What is the burden of proof in a case under Virginia’s conspiracy to injury reputation in trade or business statute?
Civil plaintiff bears burden of proving violation of Virginia Conspiracy Act by clear and convincing evidence. Virginia Vermiculite, Ltd. v. W.R. Grace & Co.–Conn., 2001, 144 F.Supp.2d 558, affirmed on other grounds 307 F.3d 277, certiorari denied 123 S.Ct. 1900, 538 U.S. 998, 155 L.Ed.2d 824.
Can a co-worker conspire with my boss to try to injure my reputation?
Under Virginia law, agent cannot conspire with its principal. Michigan Mut. Ins. Co. v. Smoot, 2000, 129 F.Supp.2d 912.
What about defamation? How can I also file a lawsuit for defamation in Virginia?

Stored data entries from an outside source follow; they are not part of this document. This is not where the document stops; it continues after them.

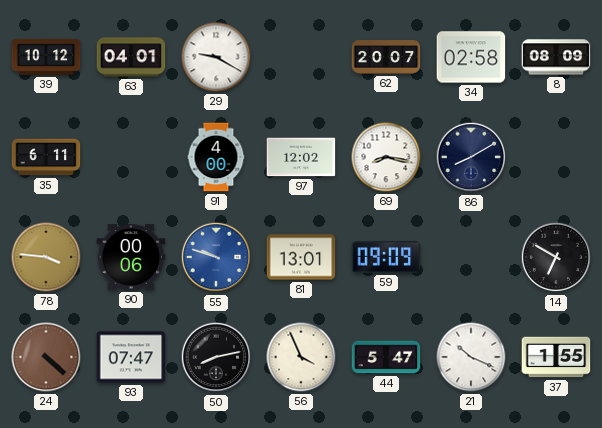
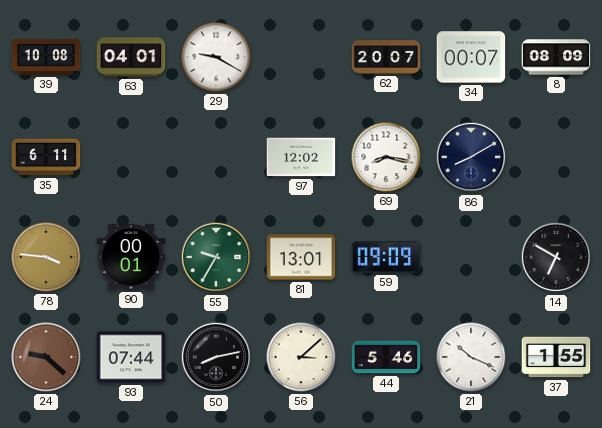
39: 10:12 -> 10:08
34: 02:58 -> 00:07
91: 4:00 -> none
90: 00:06 -> 00:01
55: 9:48 -> 9:35
55 dial: blue -> green
24: 4:22 -> 9:22
93: 07:47 -> 07:44
56: 3:56 -> 3:08
44: 5:47 -> 5:46
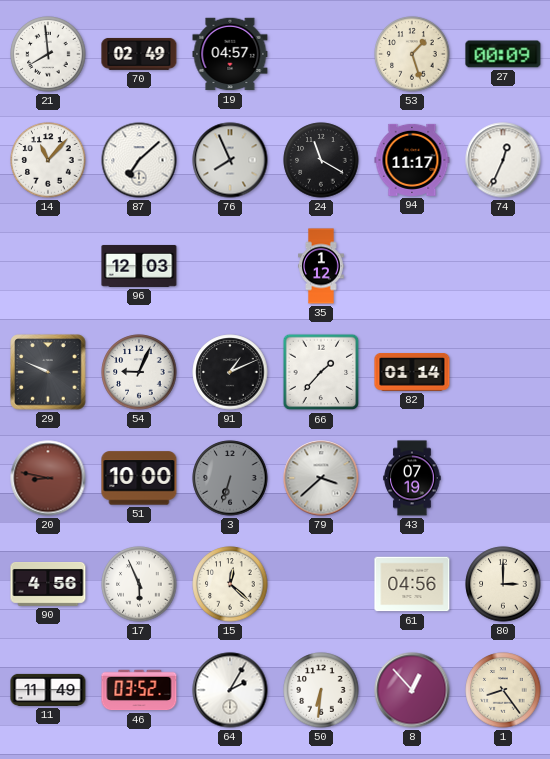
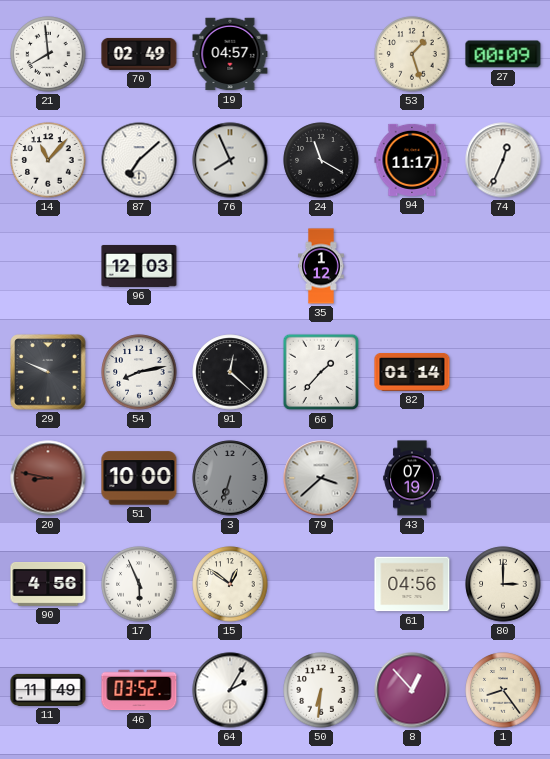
54: 9:04 -> 8:13
91: 1:11 -> 12:22
15: 12:22 -> 12:51
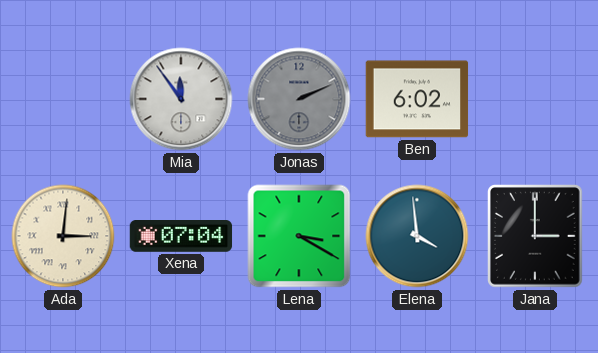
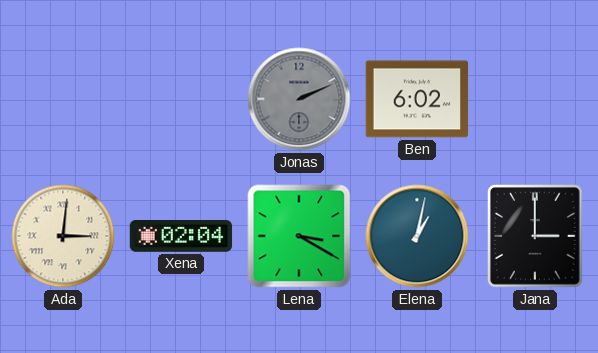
Mia: 11:54 -> none
Xena: 07:04 -> 02:04
Elena: 3:59 -> 1:02
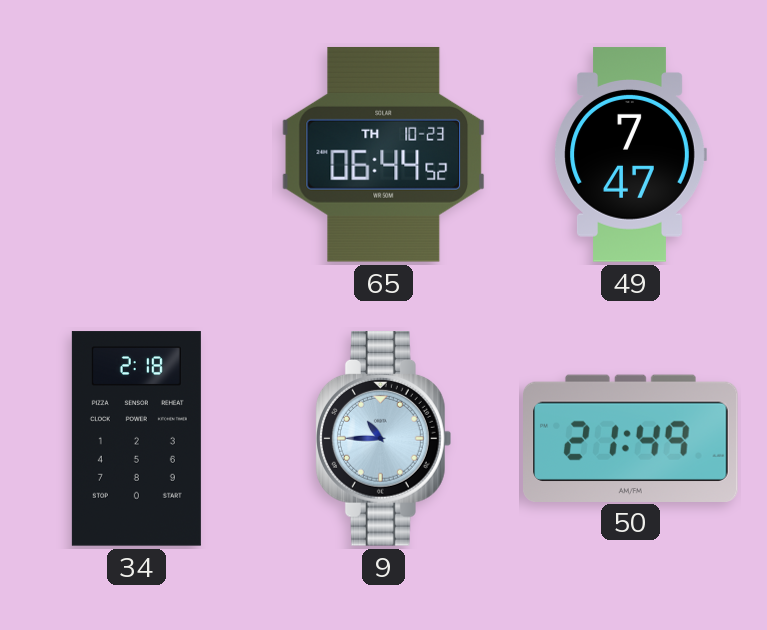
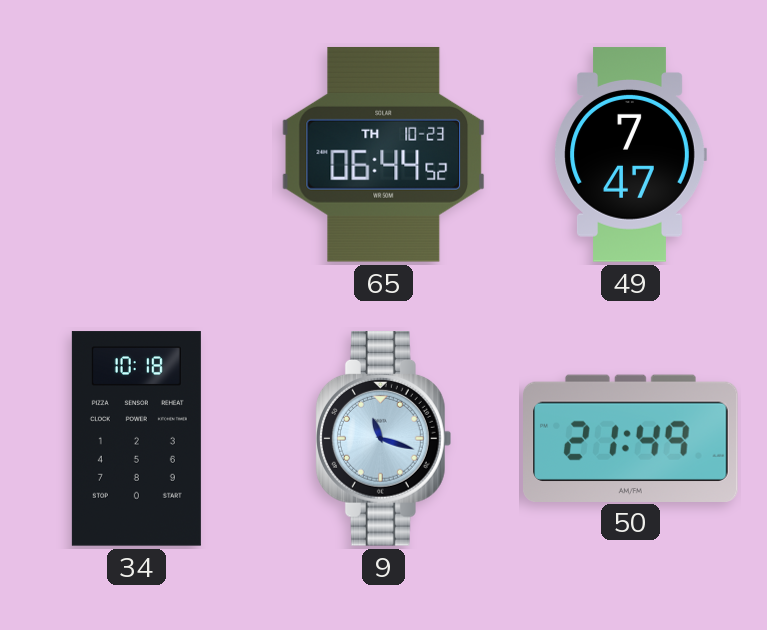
34: 2:18 -> 10:18
9: 10:45 -> 11:18
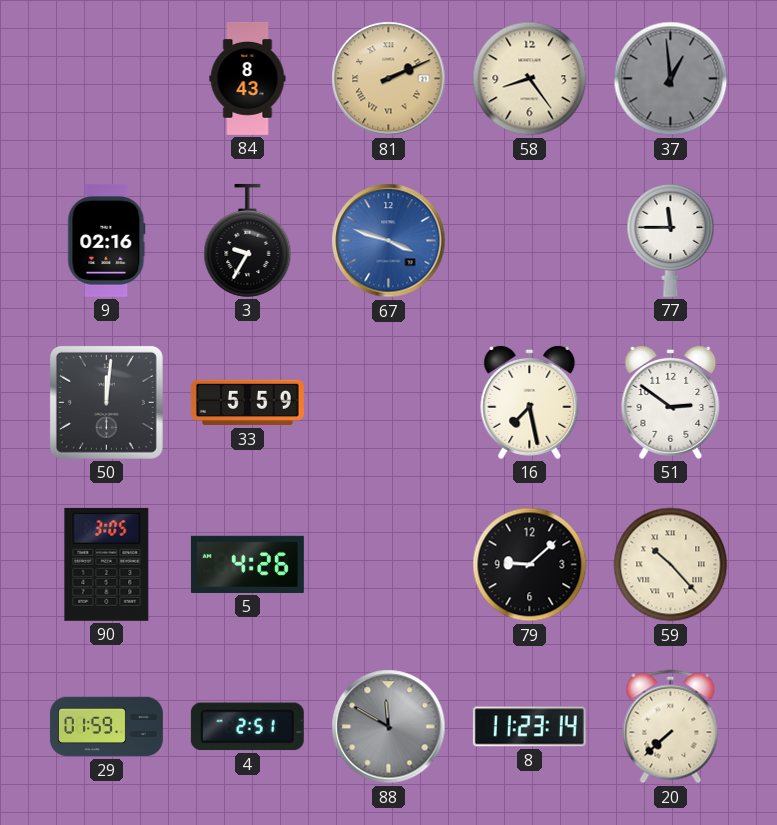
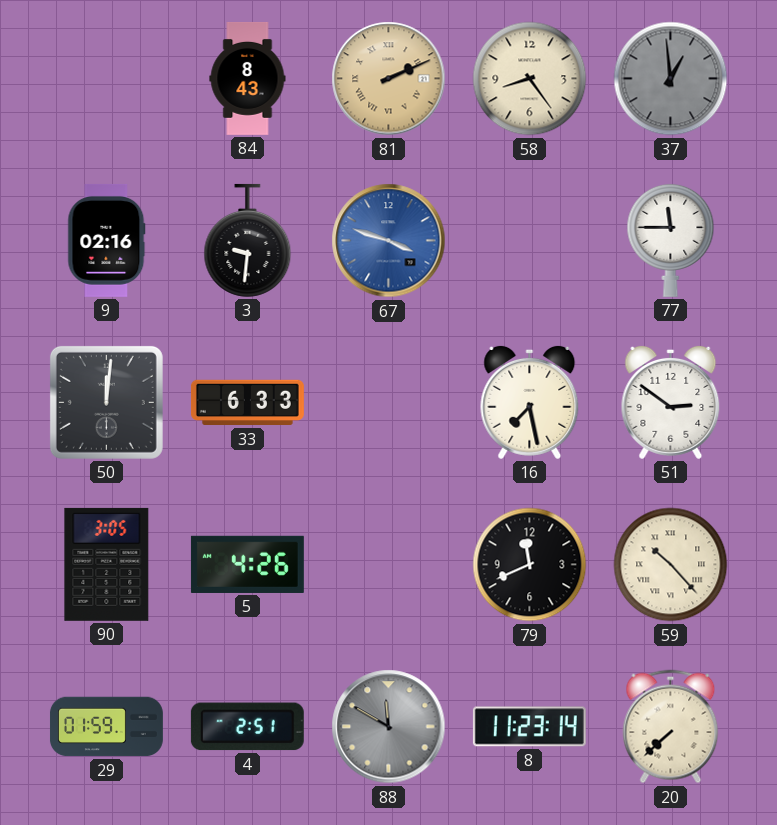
3: 9:35 -> 9:31
33: 5:59 -> 6:33
79: 9:08 -> 11:41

When private individual brings suit for defamatory words involving no matters of public concern, compensatory damages for injury to reputation, humiliation, and embarrassment are presumed if the words are found to be actionable per se at common law, but the individual must prove negligence as a predicate for recovery, even if the words are actionable per se. Levine v. McLeskey, 1995, 881 F.Supp. 1030, affirmed in part, vacated in part 164 F.3d 210.